The pace is starting to pick up at the Capitol this week, with a flurry of activity related to public education scheduled.

Today the House Appropriations Committee heard testimony from Texas Education Agency and Teacher Retirement System of Texas officials getting lawmakers up to speed on school security measures being implemented by districts, a primer on school finance and how are schools are funded, as well as an overview of pensions, and health care for both retired and active school employees.

We’ll be covering more on school safety measure in upcoming Hotlines, but the status on pensions and health care may sound familiar.

Pensions
TRS last summer reduced its expected rate of return on investments—from 8 percent to 7.25 percent—which significantly raised the current funding period for the TRS pension plan to about 80 years. Texas statute requires that the funding period be less than 31 years before considering any benefit increases and remain under 31 years after providing any increases.

Therefore the likelihood of any cost-of-living increase for retirees is zero unless the Legislature increases contributions to the plan. The total contribution increase would need to be at least 1.8 percent more on employee payroll to put the fund in a position for consideration of a cost-of-living increase. Bills have been introduced to increase contributions rates, so we’ll be monitoring them as the session progresses, but the real action for more state investment in the fund will be in the budget proceedings. The state’s contribution—now a very low 6.8 percent compared to other state educator retirement plans and to the 7.7 percent contributed by active school employees–must be raised significantly.

Retiree health care
TRS-Care continues to be funded by a pay-as-you-go system of lawmakers appropriating money each session to cover the costs. Both the House and Senate preliminary budgets contain funding to cover TRS-Care at its existing level of benefits and premium rates. You may recall that TRS-Care took a huge hit in reduced benefits and premium increases last session, so initial proposals would only retain the status quo after those changes. We’ll obviously be sending the message that this is unacceptable. Promises made to retirees for quality and affordable health care must be kept.

Active school employee health care
TRS health plans for active employees will continue to face rising costs, and thus possible premium increases and benefit cuts. The state still has not increased its contribution to employee health care and is paying the same $75 per employee as it has since 2002. That 16 years of inaction by the state has left school employees—once paying about one-third of their coverage—now paying more than two thirds of their coverage.
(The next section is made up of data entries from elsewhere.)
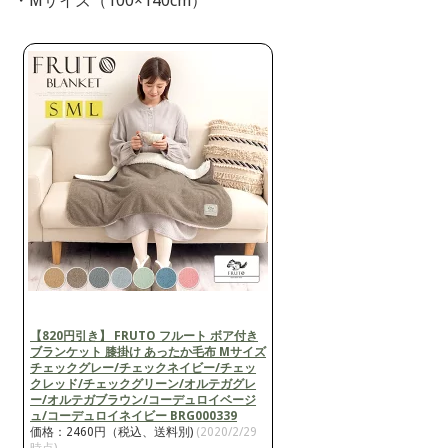
・Mサイズ（100×140cm）
【820円引き】 FRUTO フルート ボア付き
ブランケット 膝掛け あったか毛布 Mサイズ
チェックグレー/チェックネイビー/チェッ
クレッド/チェックグリーン/オルテガグレ
ー/オルテガブラウン/コーデュロイベージ
ュ/コーデュロイネイビー BRG000339
価格：2460円（税込、送料別)
(2020/2/29
時点)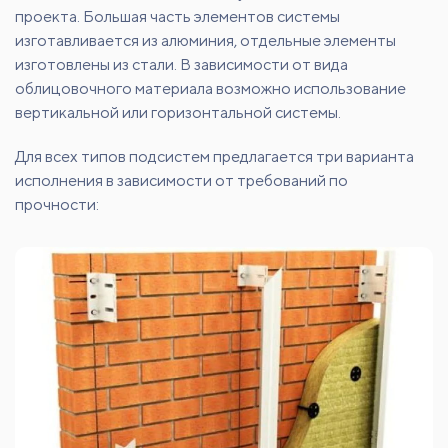
проекта. Большая часть элементов системы
изготавливается из алюминия, отдельные элементы
изготовлены из стали. В зависимости от вида
облицовочного материала возможно использование
вертикальной или горизонтальной системы.
Для всех типов подсистем предлагается три варианта
исполнения в зависимости от требований по
прочности: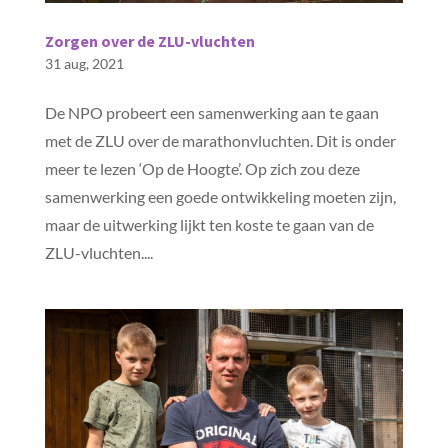
Zorgen over de ZLU-vluchten
31 aug, 2021
De NPO probeert een samenwerking aan te gaan
met de ZLU over de marathonvluchten. Dit is onder
meer te lezen ‘Op de Hoogte’. Op zich zou deze
samenwerking een goede ontwikkeling moeten zijn,
maar de uitwerking lijkt ten koste te gaan van de
ZLU-vluchten....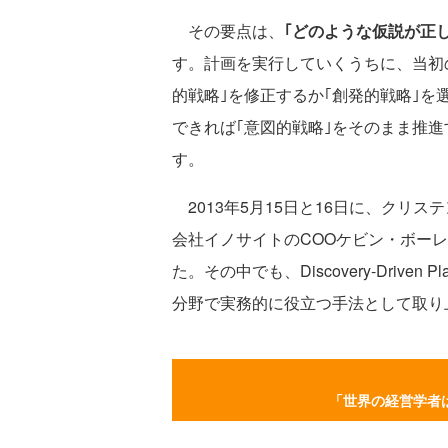
その要点は、
｢どのような仮説が正
す。計画を実行していくうちに、当初
的戦略｣を修正するか｢創発的戦略｣
できれば｢意図的戦略｣をそのまま推
す。
2013年5月15日と16日に、クリ
会社イノサイトのCOOケビン・ボー
た。その中でも、Discovery-Driv
分野で実務的に役立つ手法として取り
「世界の経営学者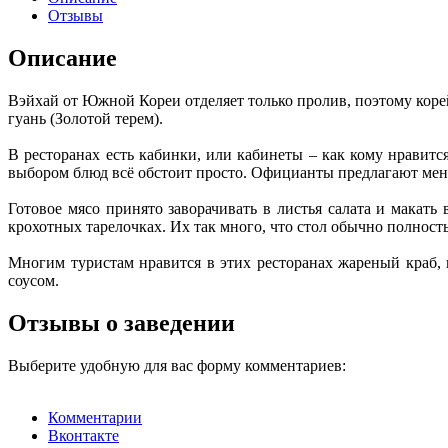
Отзывы
Описание
Вэйхай от Южной Кореи отделяет только пролив, поэтому корейц
гуань (Золотой терем).
В ресторанах есть кабинки, или кабинеты – как кому нравитс
выбором блюд всё обстоит просто. Официанты предлагают мен
Готовое мясо принято заворачивать в листья салата и макать
крохотных тарелочках. Их так много, что стол обычно полность
Многим туристам нравится в этих ресторанах жареный краб,
соусом.
Отзывы о заведении
Выберите удобную для вас форму комментариев:
Комментарии
Вконтакте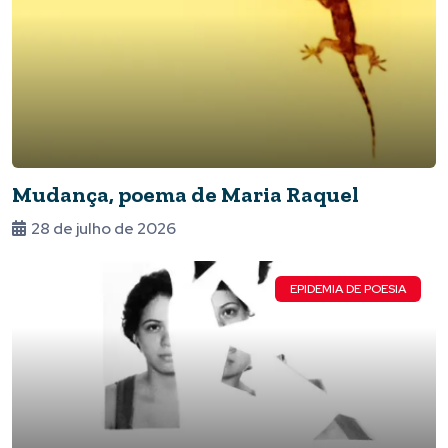
Mudança, poema de Maria Raquel
28 de julho de 2026
EPIDEMIA DE POESIA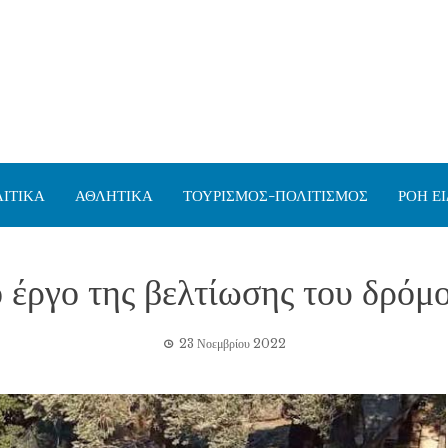
ΙΤΙΚΑ
ΑΘΛΗΤΙΚΑ
ΤΟΥΡΙΣΜΟΣ-ΠΟΛΙΤΙΣΜΟΣ
ΡΟΗ Ε
 έργο της βελτίωσης του δρό
23 Νοεμβρίου 2022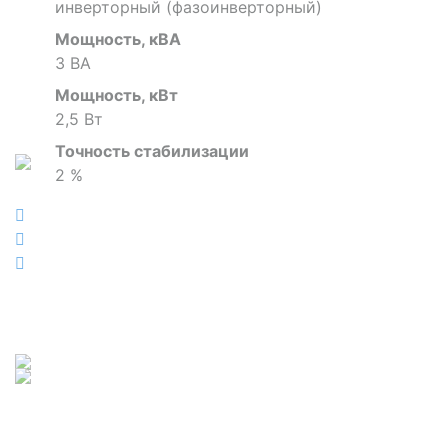
инверторный (фазоинверторный)
Мощность, кВА
3 ВА
Мощность, кВт
2,5 Вт
Точность стабилизации
2 %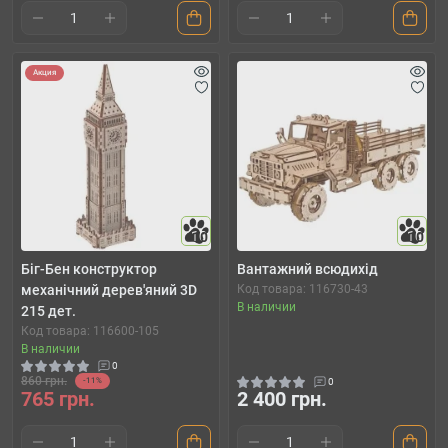
Акция
10
10
Біг-Бен конструктор
Вантажний всюдихід
механічний дерев'яний 3D
Код товара: 116730-43
В наличии
215 дет.
Код товара: 116600-105
В наличии
0
860 грн.
-11%
0
765 грн.
2 400 грн.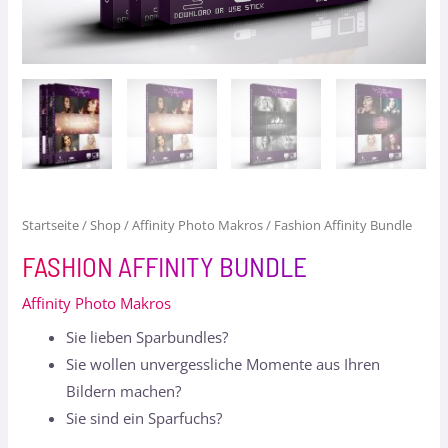
Startseite
/
Shop
/
Affinity Photo Makros
/ Fashion Affinity Bundle
FASHION AFFINITY BUNDLE
Affinity Photo Makros
Sie lieben Sparbundles?
Sie wollen unvergessliche Momente aus Ihren
Bildern machen?
Sie sind ein Sparfuchs?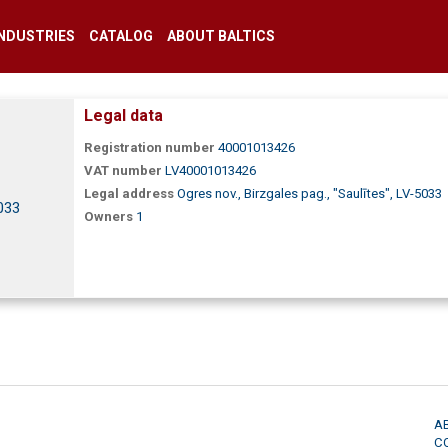
INDUSTRIES
CATALOG
ABOUT BALTICS
Legal data
Registration number
40001013426
VAT number
LV40001013426
Legal address
Ogres nov., Birzgales pag., "Saulītes", LV-5033
5033
Owners
1
A
C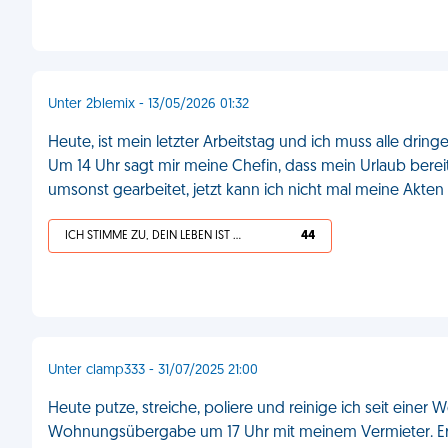
Unter 2blemix - 13/05/2026 01:32
Heute, ist mein letzter Arbeitstag und ich muss alle dri
Um 14 Uhr sagt mir meine Chefin, dass mein Urlaub berei
umsonst gearbeitet, jetzt kann ich nicht mal meine Akten f
ICH STIMME ZU, DEIN LEBEN IST SCHEISSE
44
Unter clamp333 - 31/07/2025 21:00
Heute putze, streiche, poliere und reinige ich seit eine
Wohnungsübergabe um 17 Uhr mit meinem Vermieter. Er k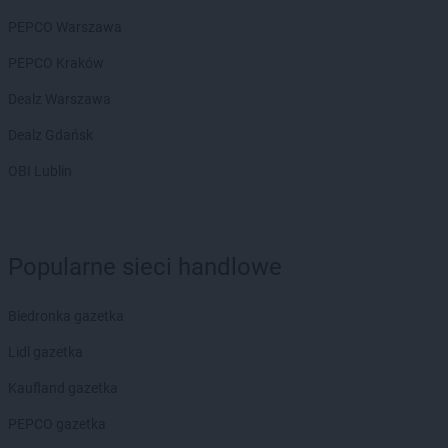
Żabka
Brudzeń Duży
PEPCO Warszawa
Żabka
Bruskowo Wielkie
Żabka
Brusy
PEPCO Kraków
Żabka
Brwinów
Dealz Warszawa
Żabka
Brynica
Żabka
Brzączowice
Dealz Gdańsk
Żabka
Brzeg
OBI Lublin
Żabka
Brzeg Dolny
Żabka
Brześć Kujawski
Żabka
Brzesko
Żabka
Brzeszcze
Popularne sieci handlowe
Żabka
Brzezia Łąka
Żabka
Brzeziny
Biedronka gazetka
Żabka
Brzezna
Żabka
Brzeźnica
Lidl gazetka
Żabka
Brzeźnio
Kaufland gazetka
Żabka
Brzezowa
Żabka
Brzezówka
PEPCO gazetka
Żabka
Brzoskwinia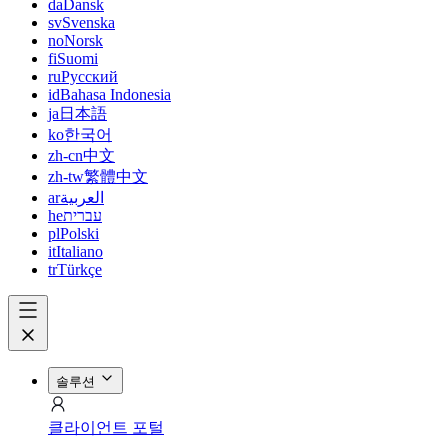
da
Dansk
sv
Svenska
no
Norsk
fi
Suomi
ru
Русский
id
Bahasa Indonesia
ja
日本語
ko
한국어
zh-cn
中文
zh-tw
繁體中文
ar
العربية
he
עברית
pl
Polski
it
Italiano
tr
Türkçe
솔루션
클라이언트 포털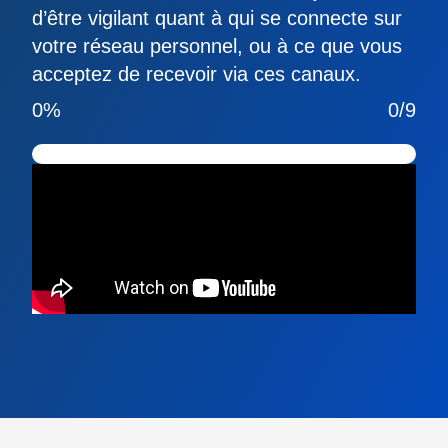
d’être vigilant quant à qui se connecte sur
votre réseau personnel, ou à ce que vous
acceptez de recevoir via ces canaux.
0%
0/9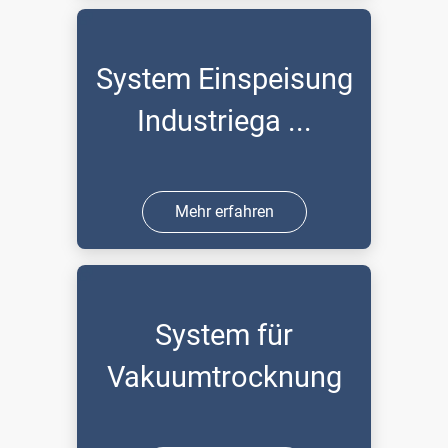
System Einspeisung
Industriega ...
Mehr erfahren
System für
Vakuumtrocknung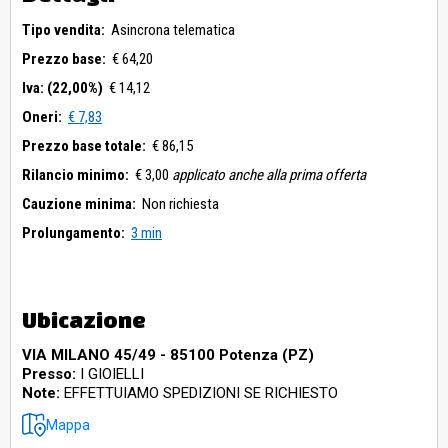
Tipo vendita:
Asincrona telematica
Prezzo base:
€ 64,20
Iva: (22,00%)
€ 14,12
Oneri:
€ 7,83
Prezzo base totale:
€ 86,15
Rilancio minimo:
€ 3,00
applicato anche alla prima offerta
Cauzione minima:
Non richiesta
Prolungamento:
3 min
Ubicazione
VIA MILANO 45/49 - 85100 Potenza (PZ)
Presso:
I GIOIELLI
Note:
EFFETTUIAMO SPEDIZIONI SE RICHIESTO
Mappa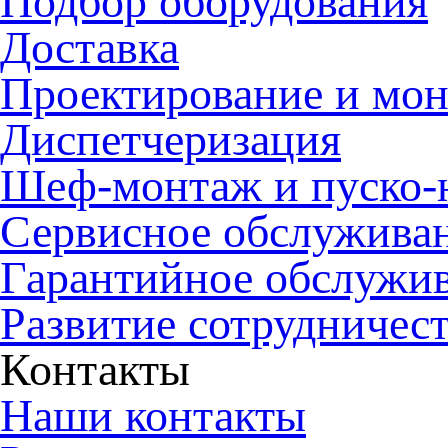
Подбор оборудования
Доставка
Проектирование и мо
Диспетчеризация
Шеф-монтаж и пуско-
Сервисное обслужива
Гарантийное обслужи
Развитие сотрудничес
Контакты
Наши контакты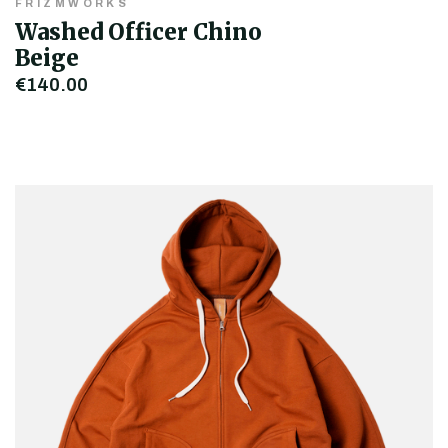
FRIZMWORKS
Washed Officer Chino
Beige
€140,00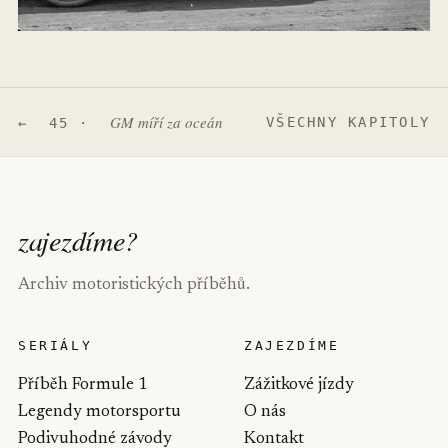
GM míří za oceán
VŠECHNY KAPITOLY
← 45 ·
zajezdíme
?
Archiv motoristických příběhů.
SERIÁLY
ZAJEZDÍME
Příběh Formule 1
Zážitkové jízdy
Legendy motorsportu
O nás
Podivuhodné závody
Kontakt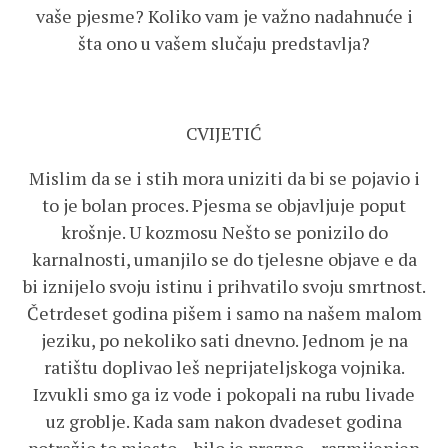
vaše pjesme? Koliko vam je važno nadahnuće i
šta ono u vašem slučaju predstavlja?
CVIJETIĆ
Mislim da se i stih mora uniziti da bi se pojavio i
to je bolan proces. Pjesma se objavljuje poput
krošnje. U kozmosu Nešto se ponizilo do
karnalnosti, umanjilo se do tjelesne objave e da
bi iznijelo svoju istinu i prihvatilo svoju smrtnost.
Četrdeset godina pišem i samo na našem malom
jeziku, po nekoliko sati dnevno. Jednom je na
ratištu doplivao leš neprijateljskoga vojnika.
Izvukli smo ga iz vode i pokopali na rubu livade
uz groblje. Kada sam nakon dvadeset godina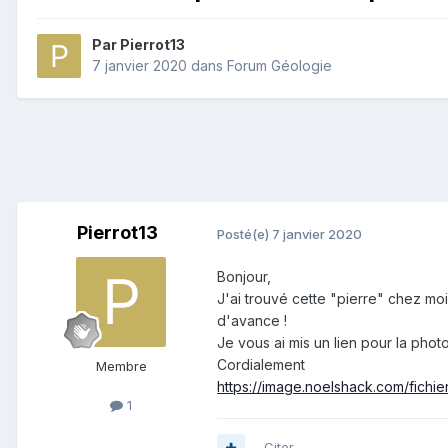
Par
Pierrot13
7 janvier 2020
dans
Forum Géologie
Pierrot13
Posté(e)
7 janvier 2020
Bonjour,
J'ai trouvé cette "pierre" chez moi
d'avance !
Je vous ai mis un lien pour la phot
Cordialement
Membre
https://image.noelshack.com/fichie
1
Citer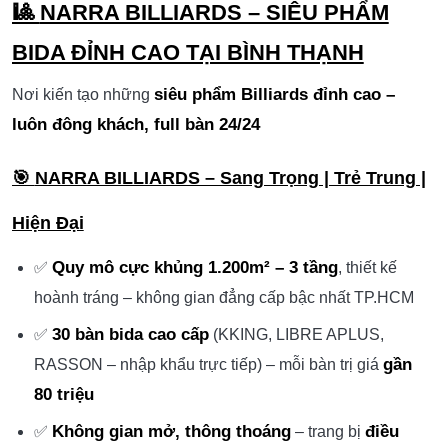
🎱
NARRA BILLIARDS – SIÊU PHẨM
BIDA ĐỈNH CAO TẠI BÌNH THẠNH
siêu phẩm Billiards đỉnh cao –
Nơi kiến tạo những
luôn đông khách, full bàn 24/24
🎯
NARRA BILLIARDS – Sang Trọng | Trẻ Trung |
Hiện Đại
Quy mô cực khủng 1.200m² – 3 tầng
✅
, thiết kế
hoành tráng – không gian đẳng cấp bậc nhất TP.HCM
30 bàn bida cao cấp
✅
(KKING, LIBRE APLUS,
gần
RASSON – nhập khẩu trực tiếp) – mỗi bàn trị giá
80 triệu
Không gian mở, thông thoáng
điều
✅
– trang bị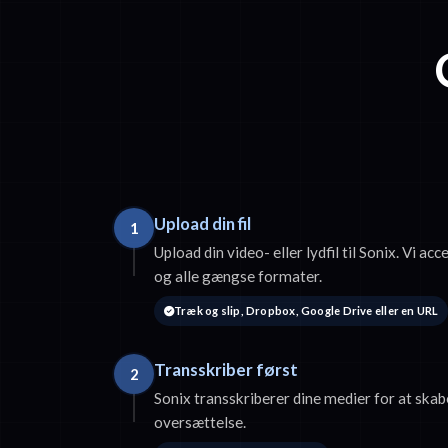
Upload din fil
1
Upload din video- eller lydfil til Sonix. Vi
og alle gængse formater.
Træk og slip, Dropbox, Google Drive eller en URL
Transskriber først
2
Sonix transskriberer dine medier for at skabe
oversættelse.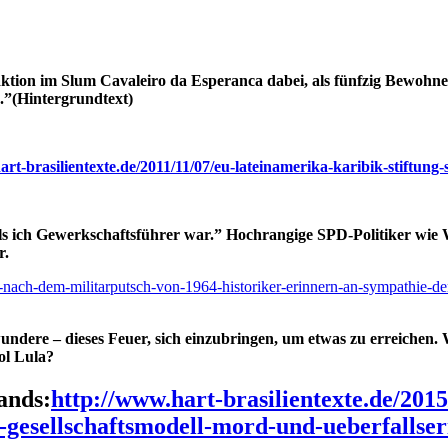
ktion im Slum Cavaleiro da Esperanca dabei, als fünfzig Bewohn
.”(Hintergrundtext)
art-brasilientexte.de/2011/11/07/eu-lateinamerika-karibik-stiftung
als ich Gewerkschaftsführer war.” Hochrangige SPD-Politiker wie
r.
-nach-dem-militarputsch-von-1964-historiker-erinnern-an-sympathie-der-fo
undere – dieses Feuer, sich einzubringen, um etwas zu erreichen. W
ol Lula?
ands:
http://www.hart-brasilientexte.de/2015
-gesellschaftsmodell-mord-und-ueberfallser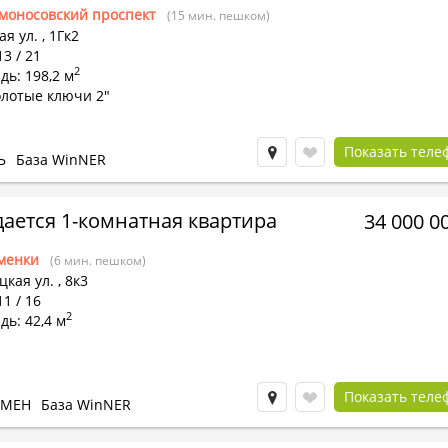
моносовский проспект
(15 мин. пешком)
я ул.
,
1Гк2
13 / 21
2
ь: 198,2 м
олотые ключи 2"
Показать теле
Ь
База WinNER
ается 1-комнатная квартира
34 000 0
менки
(6 мин. пешком)
цкая ул.
,
8к3
11 / 16
2
ь: 42,4 м
Показать теле
БМЕН
База WinNER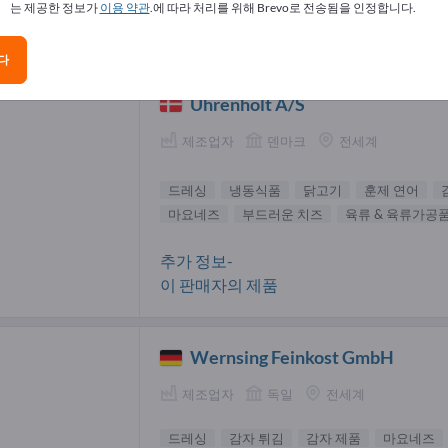
는 제공한 정보가
이용 약관
.에 따라 처리를 위해 Brevo로 전송됨을 인정합니다.
싱 공급업체(2)
다
Uhrenholt A/S
제조업자
덴마크
전세계
드레싱
냉동식품
닭고기
훈제 연어
마요네즈
부드러운 치즈
육류 & 육류가공
추가 정보-
이 판매자의 제품
Wernsing Feinkost GmbH
제조업자
독일
전세계
드레싱
감자 튀김
감자 제품
마요네즈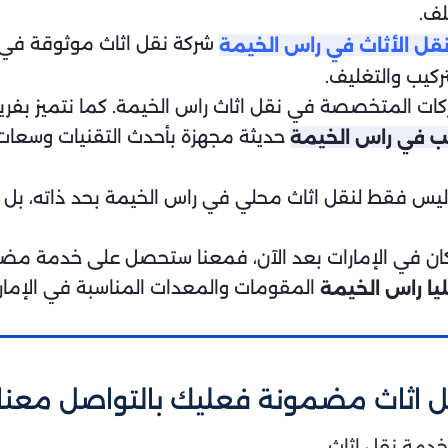
لف.
شركة نقل اثاث موثوقة في را
قل الأثاث في راس الخيمة
ركيب والتغليف.
لشركات المتخصصة في نقل اثاث راس الخيمة. كما نتميز 
حديثة مجهزة بأحدث التقنيات وسعات
ب في راس الخيمة
س فقط لنقل اثاث محلي في راس الخيمة بحد ذاته، بل نق
المقومات والمعدات المناسبة في الإمارة
ا راس الخيمة
اثاث مضمونة فعليك بالتواصل معنا 
جز أفضل خدمة نقل اثاث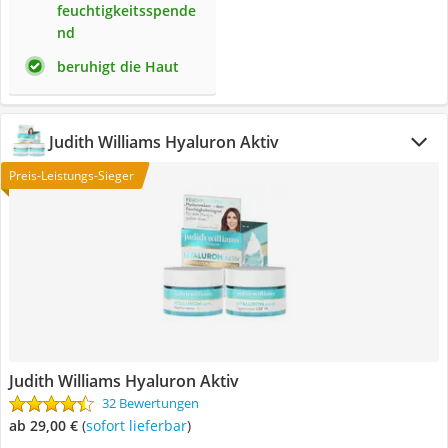
feuchtigkeitsspende
nd
beruhigt die Haut
Judith Williams Hyaluron Aktiv
Preis-Leistungs-Sieger
Judith Williams Hyaluron Aktiv
32 Bewertungen
ab 29,00 €
(
Sofort lieferbar
)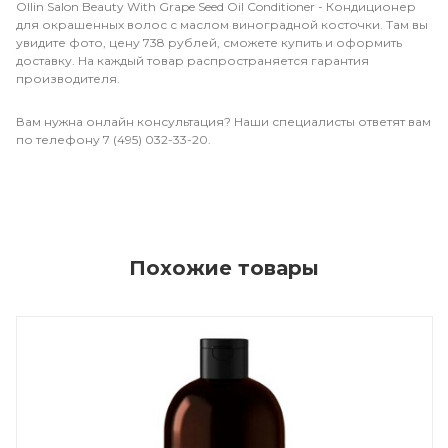
Ollin Salon Beauty With Grape Seed Oil Conditioner - Кондиционер
для окрашенных волос с маслом виноградной косточки. Там вы
увидите фото, цену 738 рублей, сможете купить и оформить
доставку. На каждый товар распространяется гарантия
производителя.
Вам нужна онлайн консультация? Наши специалисты ответят вам
по телефону 7 (495) 032-33-20.
Похожие товары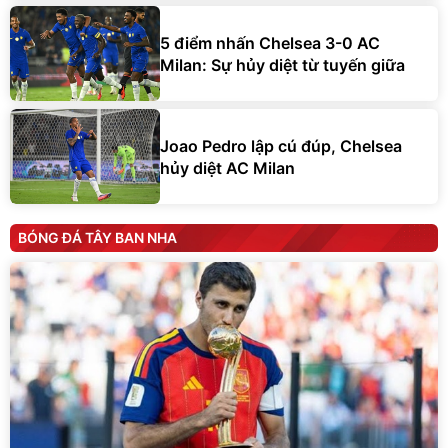
5 điểm nhấn Chelsea 3-0 AC
Milan: Sự hủy diệt từ tuyến giữa
Joao Pedro lập cú đúp, Chelsea
hủy diệt AC Milan
BÓNG ĐÁ TÂY BAN NHA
Bills have been introduced to increase the state contribution to health care, and we’ll highlight one of them that makes a lot of sense—HB 1219 by Rep. Roland Gutierrez (D-San Antonio). His bill requires TRS-ActiveCare to offer a plan comparable to the Employees Retirement System of Texas (ERS) Health Select plan for state employees. And it requires state contributions for active school employees be sufficient to pay the full cost of employee-only coverage when combined with the minimum required district contribution.